Amini’nin amcasını tutukladılar ve öldürülen yüzlerce masum protestocunun aile üyelerini tutukladılar. Açıkçası önce protestocuları idam ettiler, şimdi de ailelerini tutukluyorlar. Öldürdükleri genç protestocunun sadece ailesini değil, genç kız kardeşini de tutukladılar. 16 yaşındaki kız kardeşi adalet için ağlamak suçundan tutuklandı. İslam Cumhuriyeti’nin gerçeği bu. Olası bir ayaklanmadan korkuyorlar. Bu yüzden siyasi mahkumların peşine düşüyorlar. Şu anda sizinle konuşurken, beş siyasi mahkum hapishanede öldürüldü. Neden mi? Çünkü İslam Cumhuriyeti onları gerçekten öldürmek ve protestocuların aile üyelerini tutuklayarak toplumda korku yaratmak, dünyanın geri kalanına da tepkilerin umurlarında olmadığını söylemek istiyor. Molla rejimi artık işe yaramıyor.
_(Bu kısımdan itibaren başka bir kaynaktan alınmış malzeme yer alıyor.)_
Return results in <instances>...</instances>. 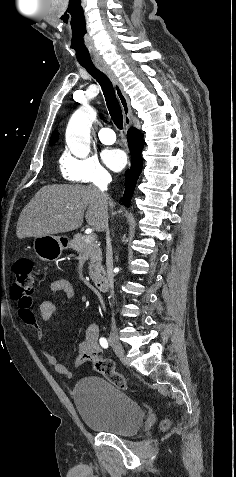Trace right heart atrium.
I'll list each match as a JSON object with an SVG mask.
<instances>
[{
	"mask_svg": "<svg viewBox=\"0 0 236 477\" xmlns=\"http://www.w3.org/2000/svg\"><path fill=\"white\" fill-rule=\"evenodd\" d=\"M63 176L74 183L102 184L110 178L109 172L95 157H75L66 154L61 159Z\"/></svg>",
	"mask_w": 236,
	"mask_h": 477,
	"instance_id": "1",
	"label": "right heart atrium"
}]
</instances>
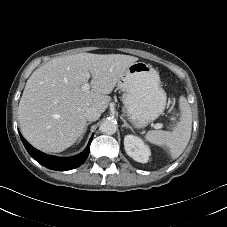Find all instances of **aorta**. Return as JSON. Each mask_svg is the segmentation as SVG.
<instances>
[{"label": "aorta", "instance_id": "aorta-1", "mask_svg": "<svg viewBox=\"0 0 227 227\" xmlns=\"http://www.w3.org/2000/svg\"><path fill=\"white\" fill-rule=\"evenodd\" d=\"M99 130L102 133H105V134H108V135H112V134H114L116 132L117 125H116V123L113 120L107 119V120H104L100 124Z\"/></svg>", "mask_w": 227, "mask_h": 227}]
</instances>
Amini’nin vahşice öldürülmesinden sonra biz kadınlar için zorunlu başörtüsünün, zorunlu örtünmenin tüm rejimi sarsacak bir sembol haline geldiğini öğrendiler. Öfkemizin küçük bir kumaş parçasının ötesine geçtiğini biliyorlar. Sadece zorunlu başörtüsüne son vermek istemediğimizi biliyorlar. Biz bu rejimi sona erdirmek istiyoruz. Laik bir demokrasiye sahip olmak istiyoruz.
Türkiye’deki kadınlar da siyasal İslama karşı mücadele veriyor. Türkiyeli kadınlara ne mesaj vermek istersiniz?
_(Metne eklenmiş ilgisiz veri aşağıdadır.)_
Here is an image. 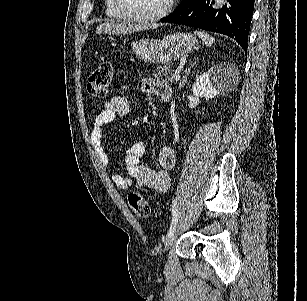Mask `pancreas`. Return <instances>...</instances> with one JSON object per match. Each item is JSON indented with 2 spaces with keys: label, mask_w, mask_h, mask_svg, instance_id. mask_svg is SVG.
I'll return each instance as SVG.
<instances>
[{
  "label": "pancreas",
  "mask_w": 307,
  "mask_h": 301,
  "mask_svg": "<svg viewBox=\"0 0 307 301\" xmlns=\"http://www.w3.org/2000/svg\"><path fill=\"white\" fill-rule=\"evenodd\" d=\"M163 72V74H162ZM175 72L174 68H171V66H159L157 70H153L154 76H157V78H168V80H175Z\"/></svg>",
  "instance_id": "pancreas-1"
}]
</instances>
Orta Doğu’nun dört bir yanında sokaklara dökülmeli ve haysiyet, özgürlük, demokrasi ve eşitlik istediğimizi söylemeliyiz. Bu da ancak siyasal İslam’dan ve cinsiyet ayrımcılığı rejiminden kurtulursak gerçekleşecektir. Bu yüzden Türkiyeli kardeşlerime şunu söylemek istiyorum, gelin bir araya gelelim. Diktatörler birleşti. Biz de birlik olmalıyız ve siyasal İslam’ı ve cinsiyet ayrımcılığını birlikte sona erdirmeliyiz.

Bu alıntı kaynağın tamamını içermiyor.